(Dataset entries)
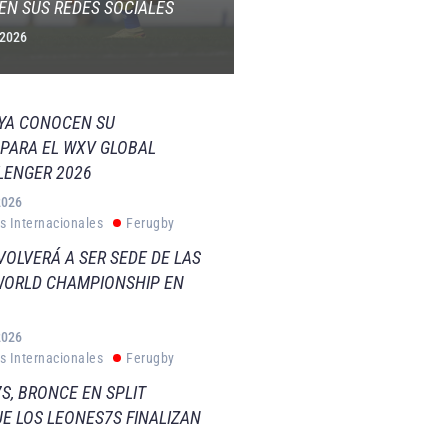
EN SUS REDES SOCIALES
 2026
 YA CONOCEN SU
PARA EL WXV GLOBAL
LENGER 2026
2026
s Internacionales
Ferugby
VOLVERÁ A SER SEDE DE LAS
WORLD CHAMPIONSHIP EN
2026
s Internacionales
Ferugby
S, BRONCE EN SPLIT
E LOS LEONES7S FINALIZAN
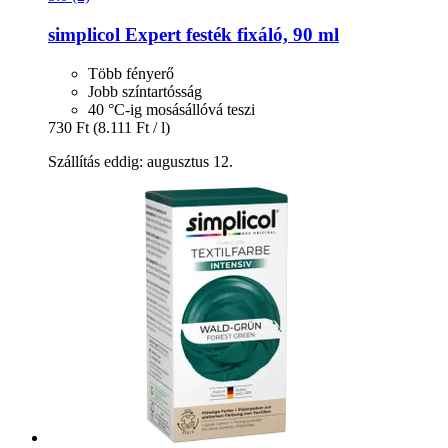
simplicol
Expert festék fixáló, 90 ml
Több fényerő
Jobb színtartósság
40 °C-ig mosásállóvá teszi
730 Ft
(8.111 Ft / l)
Szállítás eddig: augusztus 12.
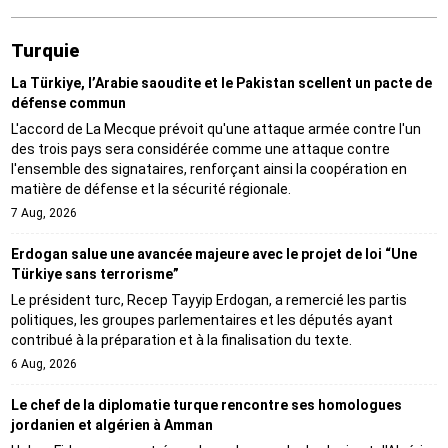
Turquie
La Türkiye, l’Arabie saoudite et le Pakistan scellent un pacte de
défense commun
L'accord de La Mecque prévoit qu'une attaque armée contre l'un
des trois pays sera considérée comme une attaque contre
l'ensemble des signataires, renforçant ainsi la coopération en
matière de défense et la sécurité régionale.
7 Aug, 2026
Erdogan salue une avancée majeure avec le projet de loi “Une
Türkiye sans terrorisme”
Le président turc, Recep Tayyip Erdogan, a remercié les partis
politiques, les groupes parlementaires et les députés ayant
contribué à la préparation et à la finalisation du texte.
6 Aug, 2026
Le chef de la diplomatie turque rencontre ses homologues
jordanien et algérien à Amman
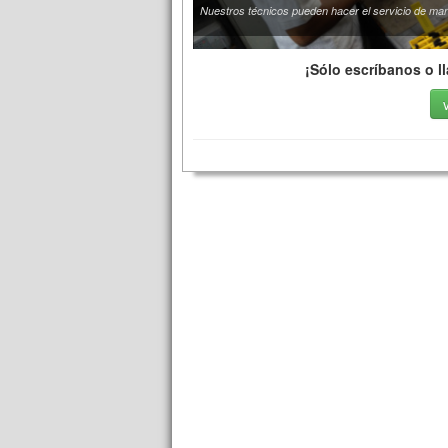
Nuestros técnicos pueden hacer el servicio de man
¡Sólo escríbanos o l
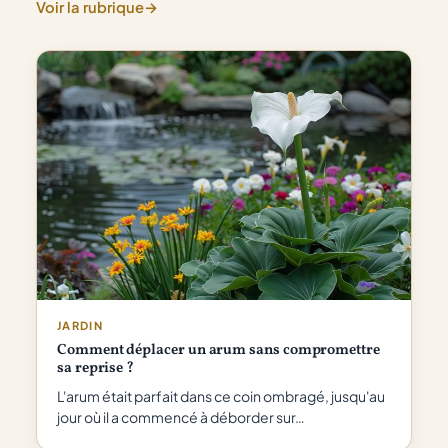
personne
Voir la rubrique
→
ne
vous
dit
vraiment
JARDIN
Comment déplacer un arum sans compromettre
sa reprise ?
L'arum était parfait dans ce coin ombragé, jusqu'au
jour où il a commencé à déborder sur…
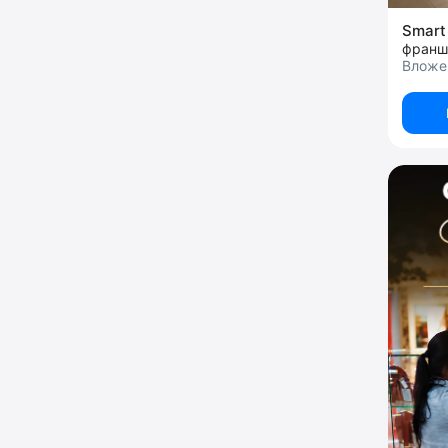
Smart
франш
Вложе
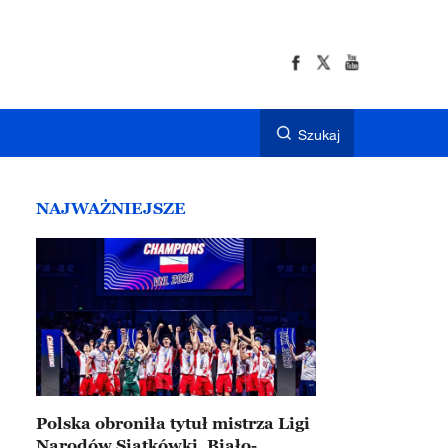
Szukaj
NAJWAŻNIEJSZE
Polska obroniła tytuł mistrza Ligi
Narodów Siatkówki. Biało-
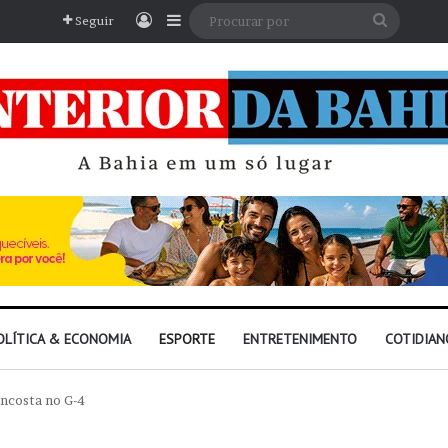
Entrar
Barra Lateral
Procura
Seguir
por
OLÍTICA & ECONOMIA
ESPORTE
ENTRETENIMENTO
COTIDIAN
encosta no G-4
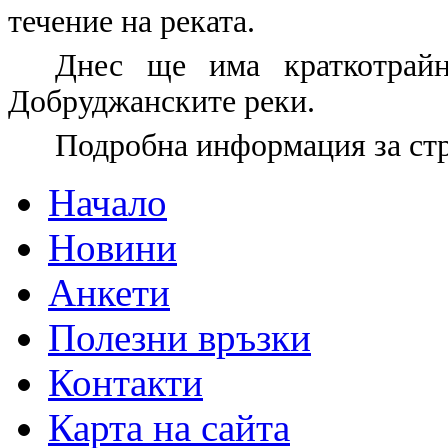
течение на реката.
Днес ще има краткотрай
Добруджанските реки.
Подробна информация за ст
Начало
Новини
Анкети
Полезни връзки
Контакти
Карта на сайта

What to produce - From the first line to the last, print the records exactly; leave out the pictures.

Task output -
EN SUS REDES SOCIALES
 2026
 YA CONOCEN SU
PARA EL WXV GLOBAL
LENGER 2026
2026
s Internacionales
Ferugby
VOLVERÁ A SER SEDE DE LAS
WORLD CHAMPIONSHIP EN
2026
s Internacionales
Ferugby
S, BRONCE EN SPLIT
E LOS LEONES7S FINALIZAN
simplicol
Expert festék fixáló, 90 ml
Több fényerő
Jobb színtartósság
40 °C-ig mosásállóvá teszi
730 Ft
(8.111 Ft / l)
Szállítás eddig: augusztus 12.
Turquie
La Türkiye, l’Arabie saoudite et le Pakistan scellent un pacte de
défense commun
L'accord de La Mecque prévoit qu'une attaque armée contre l'un
des trois pays sera considérée comme une attaque contre
l'ensemble des signataires, renforçant ainsi la coopération en
matière de défense et la sécurité régionale.
7 Aug, 2026
Erdogan salue une avancée majeure avec le projet de loi “Une
Türkiye sans terrorisme”
Le président turc, Recep Tayyip Erdogan, a remercié les partis
politiques, les groupes parlementaires et les députés ayant
contribué à la préparation et à la finalisation du texte.
6 Aug, 2026
Le chef de la diplomatie turque rencontre ses homologues
jordanien et algérien à Amman
Nuestros técnicos pueden hacer el servicio de man
¡Sólo escríbanos o l
personne
Voir la rubrique
→
ne
vous
dit
vraiment
JARDIN
Comment déplacer un arum sans compromettre
sa reprise ?
L'arum était parfait dans ce coin ombragé, jusqu'au
jour où il a commencé à déborder sur…
Smart
франш
Вложе
Szukaj
NAJWAŻNIEJSZE
Polska obroniła tytuł mistrza Ligi
Narodów Siatkówki. Biało-
Entrar
Barra Lateral
Procura
Seguir
por
OLÍTICA & ECONOMIA
ESPORTE
ENTRETENIMENTO
COTIDIAN
encosta no G-4
течение на реката.
Днес ще има краткотрай
Добруджанските реки.
Подробна информация за ст
Начало
Новини
Анкети
Полезни връзки
Контакти
Карта на сайта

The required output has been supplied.